Madli in der Unterzahl
Hier wird zum Beispiel auch besprochen und entschieden, wer mit wem den Betz raustanzt. Nicht ganz so einfach, denn es sollen ja alle mittanzen, und im Verein sind die Madli in der Unterzahl. Aufgabe der Burschen, Partnerinnen für den Tanz am Kirchweih-Montag, abends ab 19.15 Uhr, aufzutreiben. Und natürlich ist der Wagen auch Schauplatz der Geheimgespräche, welcher Kerwasbaum im Umland Ziel eines Oberreichenbacher Rindenschäl-Angriffs werden könnte.
Während sich die Nordwand der Bar-Hütte beim Verschrauben mit dem Westgiebel etwas sträubt, Zimmerermeister Heiko Kurzmann und drei der Burschen sich heftig mühen – "manchmal klappt’s gleich und manchmal ist’s halt verzwickt" – laden andere schon mal die Kühlschränke ab. Bis weit in den Nachmittag werden sie wohl zu tun haben, sagt Hanna Stumptner und nimmt schon mal auf, wie viele Bratwurst-Weggla jeder haben möchte zu Mittag.
Der öffentlichkeitswirksame Einsatz beginnt am Freitag. Um 18 Uhr besuchen die Burschen und die Madli den Kirchweih-Gottesdienst. Anschließend sind die Ortsburschenspiele dran, abends ist Barbetrieb.

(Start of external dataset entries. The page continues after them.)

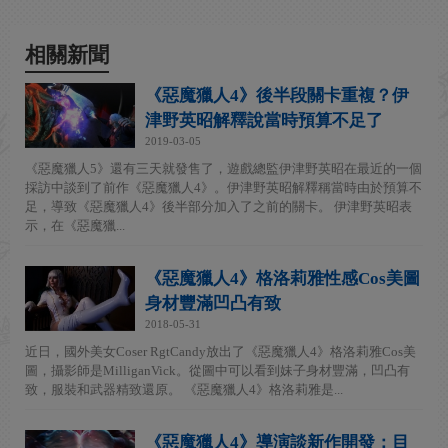
相關新聞
《惡魔獵人4》後半段關卡重複？伊
津野英昭解釋說當時預算不足了
2019-03-05
《惡魔獵人5》還有三天就發售了，遊戲總監伊津野英昭在最近的一個
採訪中談到了前作《惡魔獵人4》。伊津野英昭解釋稱當時由於預算不
足，導致《惡魔獵人4》後半部分加入了之前的關卡。 伊津野英昭表
示，在《惡魔獵...
《惡魔獵人4》格洛莉雅性感Cos美圖
身材豐滿凹凸有致
2018-05-31
近日，國外美女Coser RgtCandy放出了《惡魔獵人4》格洛莉雅Cos美
圖，攝影師是MilliganVick。從圖中可以看到妹子身材豐滿，凹凸有
致，服裝和武器精致還原。 《惡魔獵人4》格洛莉雅是...
《惡魔獵人4》導演談新作開發：目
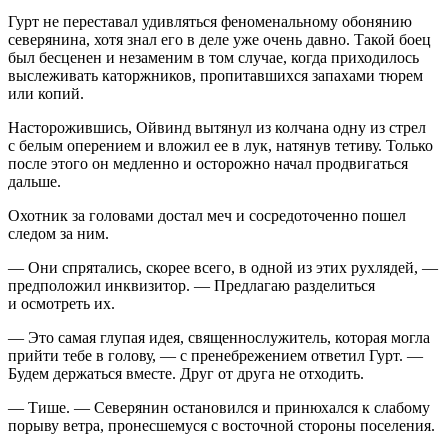
Гурт не переставал удивляться феноменальному обонянию
северянина, хотя знал его в деле уже очень давно. Такой боец
был бесценен и незаменим в том случае, когда приходилось
выслеживать каторжников, пропитавшихся запахами тюрем
или копий.
Насторожившись, Ойвинд вытянул из колчана одну из стрел
с белым оперением и вложил ее в лук, натянув тетиву. Только
после этого он медленно и осторожно начал продвигаться
дальше.
Охотник за головами достал меч и сосредоточенно пошел
следом за ним.
— Они спрятались, скорее всего, в одной из этих рухлядей, —
предположил инквизитор. — Предлагаю разделиться
и осмотреть их.
— Это самая глупая идея, священнослужитель, которая могла
прийти тебе в голову, — с пренебрежением ответил Гурт. —
Будем держаться вместе. Друг от друга не отходить.
— Тише. — Северянин остановился и принюхался к слабому
порыву ветра, пронесшемуся с восточной стороны поселения.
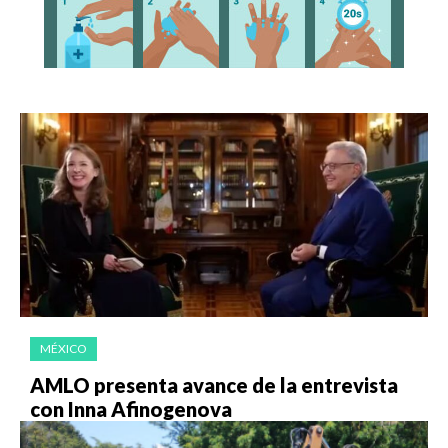
MÉXICO
AMLO presenta avance de la entrevista
con Inna Afinogenova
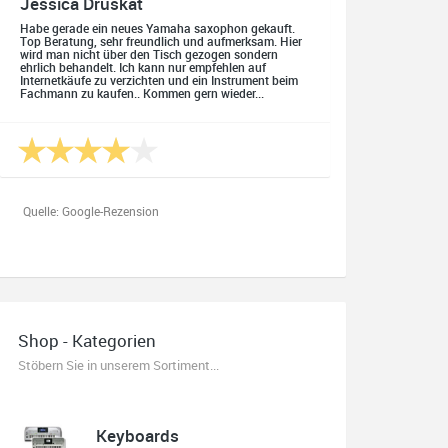
Jessica Druskat
Habe gerade ein neues Yamaha saxophon gekauft.
Top Beratung, sehr freundlich und aufmerksam. Hier
wird man nicht über den Tisch gezogen sondern
ehrlich behandelt. Ich kann nur empfehlen auf
Internetkäufe zu verzichten und ein Instrument beim
Fachmann zu kaufen.. Kommen gern wieder...
Quelle: Google-Rezension
Oliver Salzmann
Habe mir heute eine E-Gitarre und einen Amp gekauft.
Shop - Kategorien
Erstklassige Beratung vom Chef. Hier fühlt man sich
aufgehoben. Finger weg vom Internet. Kauft beim
Stöbern Sie in unserem Sortiment...
Fachmann zu guten Konditionen. Es zahlt sich aus.
Ich kaufe hier immer wieder!
Keyboards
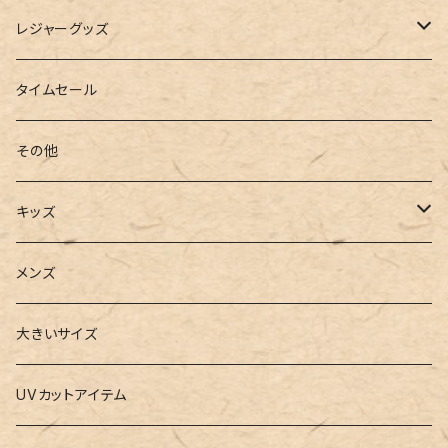
インソール
ボストンバッグ
タンキニ
手袋
トレーニング・スポーツウェア
レジャーグッズ
ローファー
キャミキニ
ポーチ
トレーニンググッズ
ビーチグッズ
タイムセール
フィットネス
パスケース
ヨガウェア
その他
2点セット
ウォレット
ヨガソックス
キッズ
3点セット
カードケース
ヨガグッズ
Girls
メンズ
水着
4点セット
キーケース
ヨガマット
Boys
大きいサイズ
バレー
水着
5点セット
メガネチェーン
グッズ
UVカットアイテム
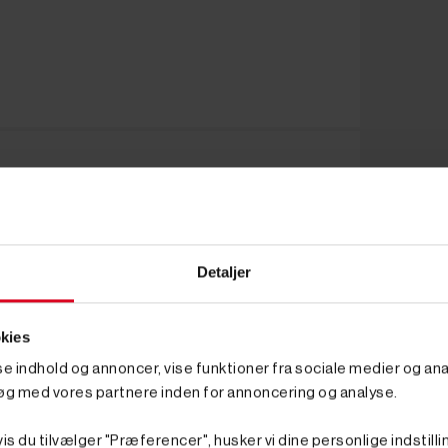
Detaljer
kies
sse indhold og annoncer, vise funktioner fra sociale medier og anal
øg med vores partnere inden for annoncering og analyse.
is du tilvælger "Præferencer", husker vi dine personlige indstilli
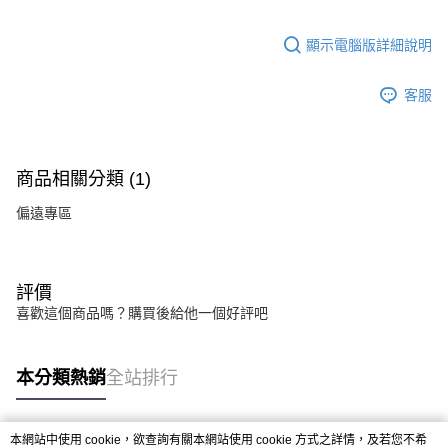
3.實際核准額度、可分期數及費用金額請依後續交易確認頁面所載為準。
宅配
4.訂單成立30分鐘內，如未前往確認交易或遇審核未通過，訂單將自動取
每筆NT$80，滿NT$599(含以上)免運費
消。如遇「轉專審核」未通過狀況，表示未達大哥付你分期系統評分，恕無
顯示電腦版詳細說明
法說明評估內容。
【繳款方式說明】
客服
1.分期款項不併入電信帳單，「大哥付你分期」於每月結算日後寄送繳費提
醒簡訊。
2.透過簡訊連結打開帳單後，可選擇「超商條碼／台灣大直營門市／銀行轉
帳／街口支付／iPASS MONEY」等通路繳費。
商品相關分類 (1)
【注意事項】
1.本服務係由「台灣大哥大股份有限公司」（以下簡稱本公司）所提供，讓
偏遠專區
用戶於交易時，得透過本服務購買商品或服務，並由商店將買賣／分期付款
買賣價金債權讓與本公司後，依約使用本公司帳單繳交帳款。
2.基於同意付款使用「大哥付你分期」之契約關係目的，商店將以您的個人
資料（包含姓名、電話或地址）提供予台灣大哥大進項蒐集、處理及利用，
評價
由本公司與您本人進行分期帳單所需資料之確認、核對及更正。
3.完整用戶服務條款，請詳閱以下連結：
https://oppay.tw/userRule
喜歡這個商品嗎？購買後給他一個好評吧
本分類熱銷
全站排行
本網站中使用 cookie，欲查詢有關本網站使用 cookie 方式之詳情，及若您不希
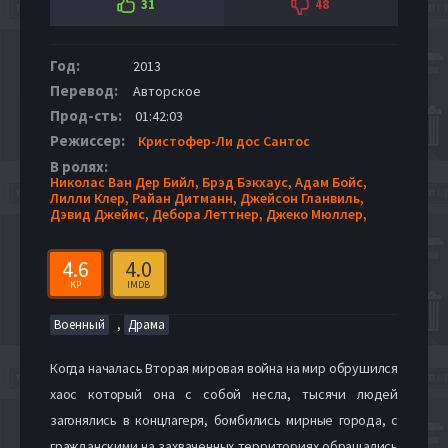
31
48
Год:
2013
Перевод:
Авторское
Прод-сть:
01:42:03
Режиссер:
Кристофер-Ли дос Сантос
В ролях:
Николас Ван Дер Бийл,
Брэд Бэкхаус,
Адам Бойс,
Лилли Клер,
Райан Дитманн,
Джейсон Гланвиль,
Дэвид Джеймс,
Дебора Леттнер,
Джеко Мюллер,
4.6
4.0
KP
IMDB
,
Военный
Драма
Когда началась Вторая мировая война на мир обрушился
хаос который она с собой несла, тысячи людей
загонялись в концлагеря, бомбились мирные города, с
гражданскими на захваченных территориях обращались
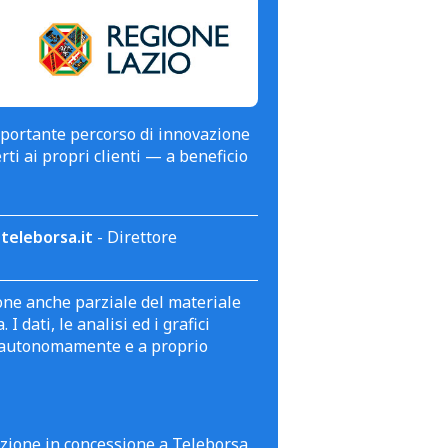
mportante percorso di innovazione
erti ai propri clienti — a beneficio
teleborsa.it
- Direttore
zione anche parziale del materiale
 dati, le analisi ed i grafici
te autonomamente e a proprio
azione in concessione a Teleborsa.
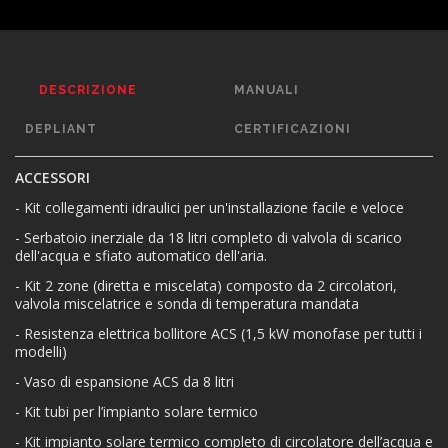
DESCRIZIONE
MANUALI
DEPLIANT
CERTIFICAZIONI
ACCESSORI
- Kit collegamenti idraulici per un'installazione facile e veloce
- Serbatoio inerziale da 18 litri completo di valvola di scarico
dell'acqua e sfiato automatico dell'aria.
- Kit 2 zone (diretta e miscelata) composto da 2 circolatori,
valvola miscelatrice e sonda di temperatura mandata
- Resistenza elettrica bollitore ACS (1,5 kW monofase per tutti i
modelli)
- Vaso di espansione ACS da 8 litri
- Kit tubi per l’impianto solare termico
- Kit impianto solare termico completo di circolatore dell’acqua e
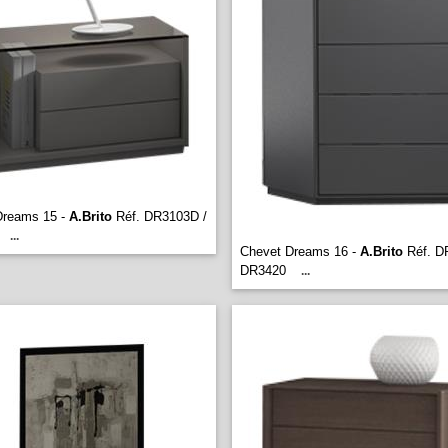
Dreams 15 -
A.Brito
Réf. DR3103D /
...
Chevet Dreams 16 -
A.Brito
Réf. D
DR3420
...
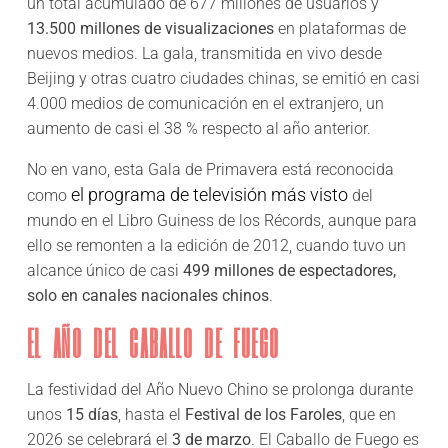
un total acumulado de 677 millones de usuarios y
13.500 millones de visualizaciones
en plataformas de
nuevos medios. La gala, transmitida en vivo desde
Beijing y otras cuatro ciudades chinas, se emitió en casi
4.000 medios de comunicación en el extranjero, un
aumento de casi el 38 % respecto al año anterior.
No en vano, esta Gala de Primavera está reconocida
el programa de televisión más visto
como
del
mundo en el Libro Guiness de los Récords, aunque para
ello se remonten a la edición de 2012, cuando tuvo un
alcance único de casi
499 millones de espectadores,
solo en canales nacionales chinos
.
EL AÑO DEL CABALLO DE FUEGO
La festividad del Año Nuevo Chino se prolonga durante
unos
15 días
, hasta el
Festival de los Faroles
, que en
2026 se celebrará el
3 de marzo
. El Caballo de Fuego es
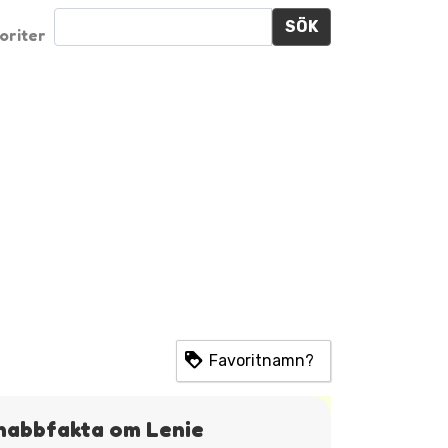
SÖK
oriter
Favoritnamn?
nabbfakta om Lenie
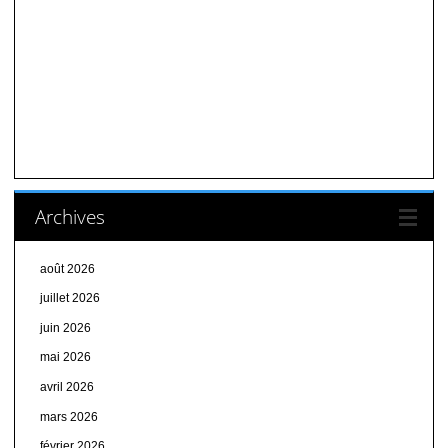
Archives
août 2026
juillet 2026
juin 2026
mai 2026
avril 2026
mars 2026
février 2026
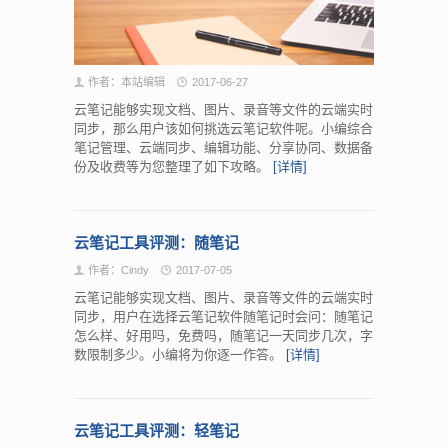
作者：本站编辑
2017-06-27
云笔记能够实现文档、图片、录音等文件的云端实时
同步，那么用户该如何挑选云笔记软件呢。小编综合
笔记管理、云端同步、编辑功能、分享协同、数据备
份及收费等为您整理了如下攻略。
[详情]
云笔记工具评测：随笔记
作者：Cindy
2017-07-05
云笔记能够实现文档、图片、录音等文件的云端实时
同步，用户在选择云笔记软件随笔记时会问：随笔记
怎么样、好用吗，免费吗，随笔记一天同步几次，字
数限制多少。小编将为你逐一作答。
[详情]
云笔记工具评测：轻笔记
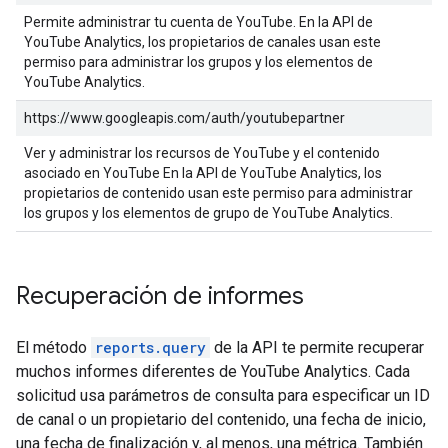
Permite administrar tu cuenta de YouTube. En la API de
YouTube Analytics, los propietarios de canales usan este
permiso para administrar los grupos y los elementos de
YouTube Analytics.
https://www.googleapis.com/auth/youtubepartner
Ver y administrar los recursos de YouTube y el contenido
asociado en YouTube En la API de YouTube Analytics, los
propietarios de contenido usan este permiso para administrar
los grupos y los elementos de grupo de YouTube Analytics.
Recuperación de informes
El método
reports.query
de la API te permite recuperar
muchos informes diferentes de YouTube Analytics. Cada
solicitud usa parámetros de consulta para especificar un ID
de canal o un propietario del contenido, una fecha de inicio,
una fecha de finalización y, al menos, una métrica. También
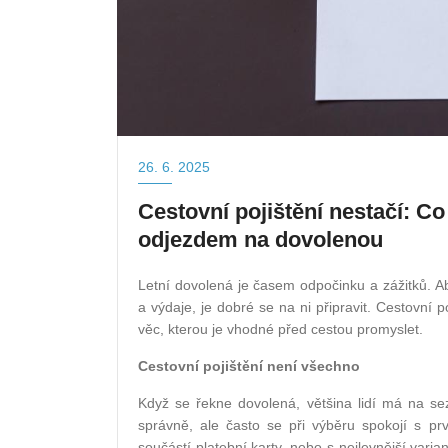
26. 6. 2025
Cestovní pojištění nestačí: C
odjezdem na dovolenou
Letní dovolená je časem odpočinku a zážitků. Ab
a výdaje, je dobré se na ni připravit. Cestovní p
věc, kterou je vhodné před cestou promyslet.
Cestovní pojištění není všechno
Když se řekne dovolená, většina lidí má na sez
správně, ale často se při výběru spokojí s pr
součástí platební karty, nebo s nejlevnější var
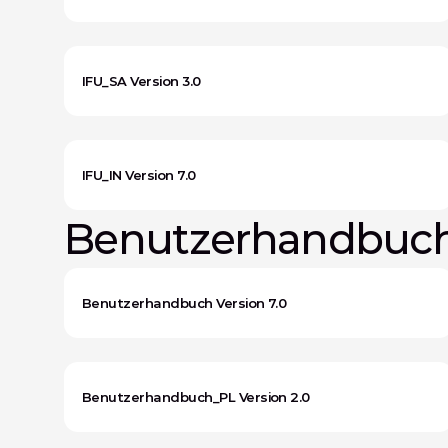
IFU_SA Version 3.0
IFU_IN Version 7.0
Benutzerhandbuch 
Benutzerhandbuch Version 7.0
Benutzerhandbuch_PL Version 2.0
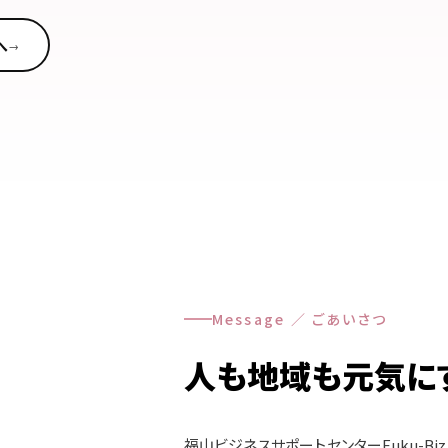
へ
→
Message ／ ごあいさつ
人も地域も元気に
福山ビジネスサポートセンターFuku-Bi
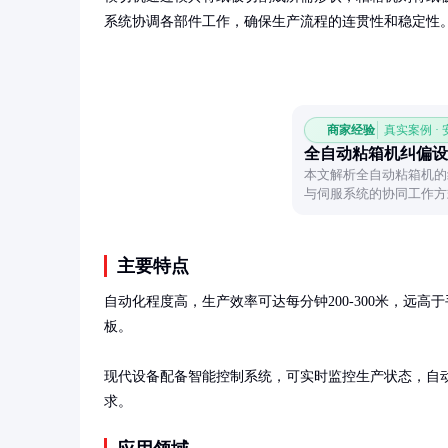
系统协调各部件工作，确保生产流程的连贯性和稳定性
商家经验
真实案例 ·
全自动粘箱机纠偏设
本文解析全自动粘箱机的
与伺服系统的协同工作方
主要特点
自动化程度高，生产效率可达每分钟200-300米，远
板。

现代设备配备智能控制系统，可实时监控生产状态，自
求。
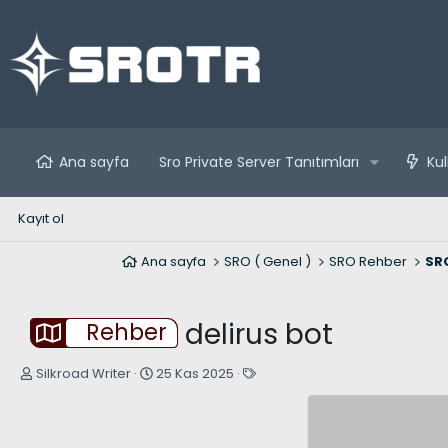
Ana sayfa
Sro Private Server Tanıtımları
Kul
Kayıt ol
Ana sayfa
SRO ( Genel )
SRO Rehber
SRO
delirus bot
Rehber
K
B
E
Silkroad Writer
25 Kas 2025
o
a
t
n
ş
i
u
l
k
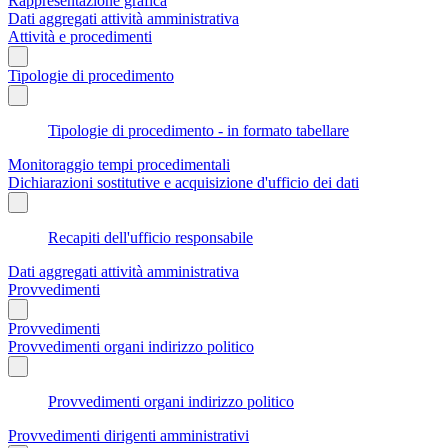
Rappresentazione grafica
Dati aggregati attività amministrativa
Attività e procedimenti
Tipologie di procedimento
Tipologie di procedimento - in formato tabellare
Monitoraggio tempi procedimentali
Dichiarazioni sostitutive e acquisizione d'ufficio dei dati
Recapiti dell'ufficio responsabile
Dati aggregati attività amministrativa
Provvedimenti
Provvedimenti
Provvedimenti organi indirizzo politico
Provvedimenti organi indirizzo politico
Provvedimenti dirigenti amministrativi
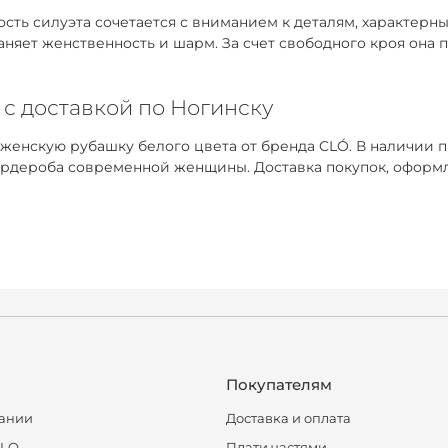
ть силуэта сочетается с вниманием к деталям, характерным
раняет женственность и шарм. За счет свободного кроя она
 с доставкой по Ногинску
 женскую рубашку белого цвета от бренда CLÓ. В наличии 
рдероба современной женщины. Доставка покупок, оформле
Покупателям
ании
Доставка и оплата
CLO
Плати частями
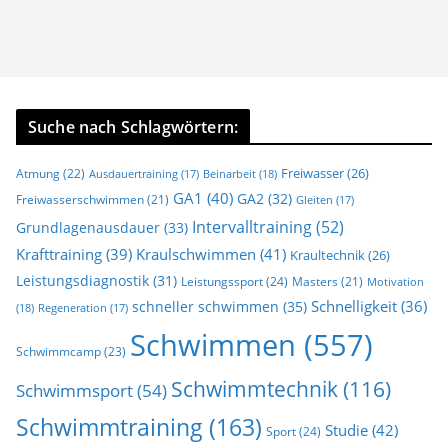
Suche nach Schlagwörtern:
Freiwasser
(26)
Atmung
(22)
Beinarbeit
(18)
Ausdauertraining
(17)
GA1
(40)
GA2
(32)
Freiwasserschwimmen
(21)
Gleiten
(17)
Intervalltraining
(52)
Grundlagenausdauer
(33)
Krafttraining
(39)
Kraulschwimmen
(41)
Kraultechnik
(26)
Leistungsdiagnostik
(31)
Leistungssport
(24)
Masters
(21)
Motivation
Schnelligkeit
(36)
schneller schwimmen
(35)
(18)
Regeneration
(17)
Schwimmen
(557)
Schwimmcamp
(23)
Schwimmtechnik
(116)
Schwimmsport
(54)
Schwimmtraining
(163)
Studie
(42)
Sport
(24)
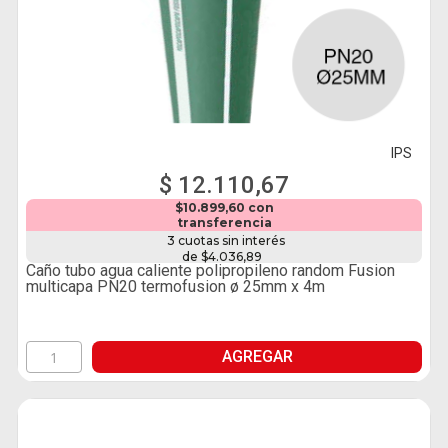
IPS
$ 12.110,67
$10.899,60 con
transferencia
3 cuotas sin interés
de $4.036,89
Caño tubo agua caliente polipropileno random Fusion
multicapa PN20 termofusion ø 25mm x 4m
AGREGAR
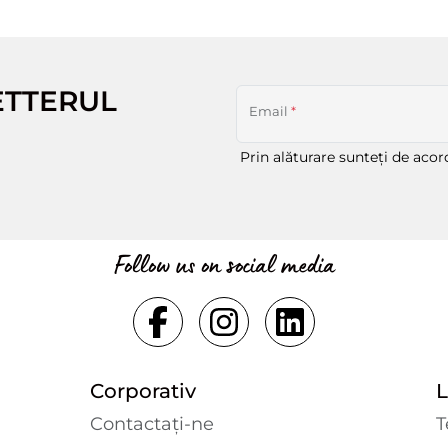
ETTERUL
Email
*
Prin alăturare sunteți de aco
Follow us on social media
Corporativ
L
Contactaţi-ne
T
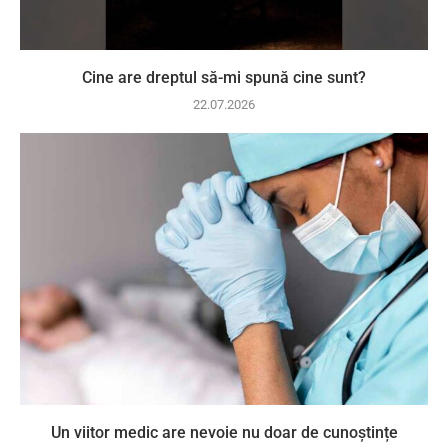
Cine are dreptul să-mi spună cine sunt?
22.07.2026
Un viitor medic are nevoie nu doar de cunoștințe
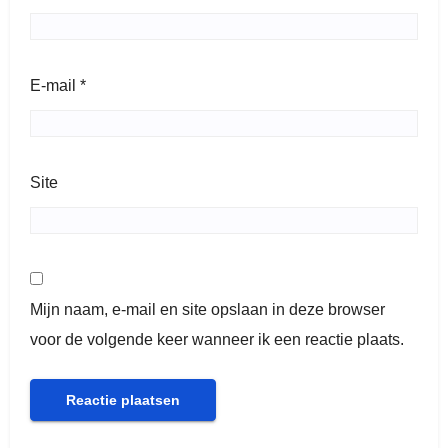
E-mail
*
Site
Mijn naam, e-mail en site opslaan in deze browser
voor de volgende keer wanneer ik een reactie plaats.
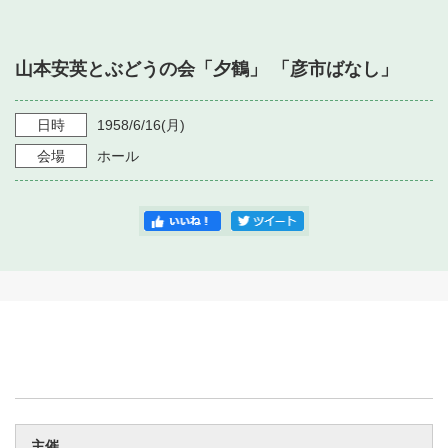
・ フロアマップ
・ 施設を借りる
音楽堂について
・ 交通案内
山本安英とぶどうの会「夕鶴」 「彦市ばなし」
・ 空き状況
・ よくある質問
・ 音楽堂のご案内
神奈川県立音楽堂
・ 抽選対象日
日時
1958/6/16
(月)
SNS
・ フロアマップ
会場
ホール
・ 利用料金
・ 芸術参与
・ 建築見学ツアー
主催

Zwei Bäume werden aufgestellt
Am Samstag wuchten sie beide Bäume, den großen und den kleinen, hoch, am Sonntag um 13.30 Uhr startet der Umzug. Der Kirchweihmontag beginnt mit dem Frühschoppen in der Brauerei Geyer mit dem Quetschn-Klaus und endet um 19.15 mit dem Betzntanz.
Strapaziös, vor allem, weil man auch ab Samstag den Kirchweihbaum bewachen muss. Trotz einiger Versuche auswärtiger Burschen hat der Oberreichenbacher Baum bisher immer seine Rinde behalten, sagt Hanna Stumptner.